Using the entire board

Even though I had control of the LED Whiteboard's individual LEDs, I need to make use of the entire thing if I plan to use it for anything useful. Last night I wrote a program to test the ability to use the whole thing.

It works similar to a computer monitor. Each row is drawn one at a time, at a frequency higher than visible to the naked eye.

I drew a pattern that displayed the text "UAT".

Here is the source code. Again, this is uncommented:
http://www.mediafire.com/file/9mpqgzpehzqhq1w/sketch_mar01a.pde

Hooking up the Arduino

I set up the Arduino with a simple program that would light each LED in sequence.

Here is the source code. Note: Source code contains few comments, and some of the comments it does contain are incorrect.

http://www.mediafire.com/file/eriqa567rpyy39j/sketch_feb26a.pde

You can open the source in Notepad if you dont have the Arduino software.

Replacing the Microcontroller

I chose to use an ATMEL ATMega328 to replace the Parallax SX-28. The ATMega328 is the controller in the very popular Arduino Duemilanove. This would allow a familiar programming language (C) and a familiar IDE (Arduino Software) for many people. This is very important since I would like to allow for the board to be reprogrammed in the future. The ATMega328 did require a bit of extra circuitry for the clock (the crystal) and the reset line (the switch), but other than that, it should be able to connect in a similar way that the SX-28 did.

The schematic (click to see full size):

ATMega328 Datasheet Summary:

ATMEL. (2010, August). ATMega328p Datasheet Summary. Retrieved March 2, 2011, from ATMEL: http://www.atmel.com/dyn/resources/prod_documents/8271S.pdf

Reverse Engineering

So probably the most important part of this project is understanding exactly how the whole system is set up. Another student and I took the current circuits out of the project box they were installed in, and made a schematic from it.

Here is the resulting Schematic. You will have to click on the image to see it full size.

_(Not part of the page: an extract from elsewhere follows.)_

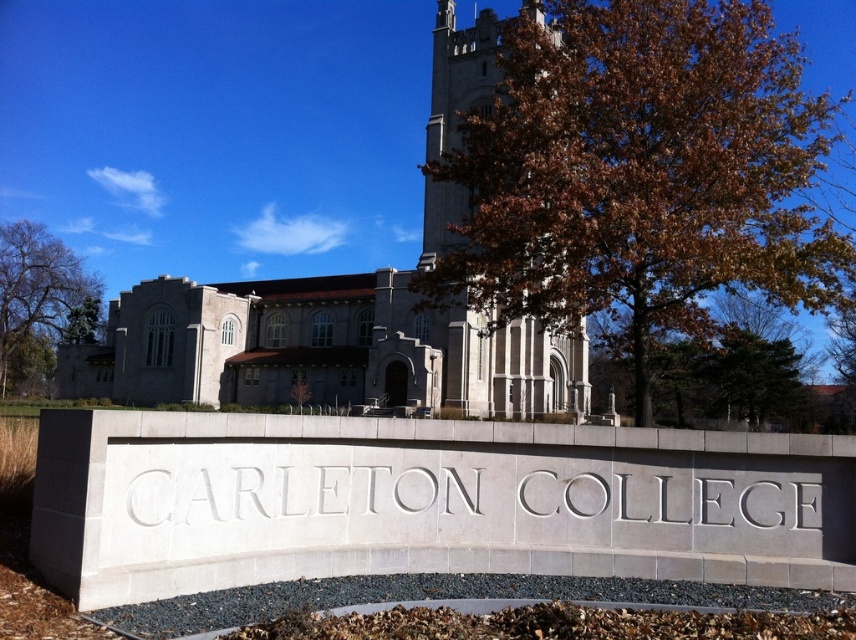 You are a tourist standing in front of the CARLETON COLLEGE sign at the base of the structure. You notice the gray stone church at center and the gray stone tower at center. Which one appears taller from your vantage point?

The gray stone tower at center appears taller than the gray stone church at center from your vantage point because the gray stone church at center is not as tall as the gray stone tower at center.

You are a visitor at Carleton College and want to take a photo that includes both the gray stone church at center and the gray stone tower at center. Given that your camera has a maximum focus range of 30 feet, will you be able to capture both in a single shot from your current position?

The distance between the gray stone church at center and the gray stone tower at center is 34.59 feet, which exceeds the camera maximum focus range of 30 feet. Therefore, you cannot capture both in a single shot from your current position.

The datasheets for all of the circuits:

MAXIM. (2010, December). MAX6979 Datasheet. Retrieved February 25, 2011, from MAXIM: http://datasheets.maxim-ic.com/en/ds/MAX6979.pdf

Motorola. (n.d.). SN54/74LS138 Datasheet. Retrieved February 25, 2011, from Motorola: http://www.produktinfo.conrad.com/datenblaetter/150000-174999/169463-da-01-en-74LS138.pdf

Parallax Inc. (2006, November 20). SX20AC/SX28AC Datasheet. Retrieved February 25, 2011, from Parallax: http://www.parallax.com/dl/docs/prod/datast/SX20AC-SX28AC-Data-v1.6.pdf

Starting the project

Since I have already made some real progress on this project, I will be making posts for each step. The first step I took was learning everything I could about this wall. I found two webpages that explain in very little detail how the board works.

It turns out the current microcontroller is a Parallax SX28. The microcontroller is hooked up to a pair of MAX6979 LED Controllers and a 74LS138 1:8 Demux. Bert J.W. Reeger's site explains this.





The current program on it is Conway's Game of Life. The souce code can be found on Sean Hillmeyer's site.

LED Wall

For my final project in my Robotics class I will be replacing the microcontroller that controls a 8 by 26 array of leds in a 4 ft by 16 ft whiteboard in a hallway at the University of Advancing Technology. This log will document my progress with this project.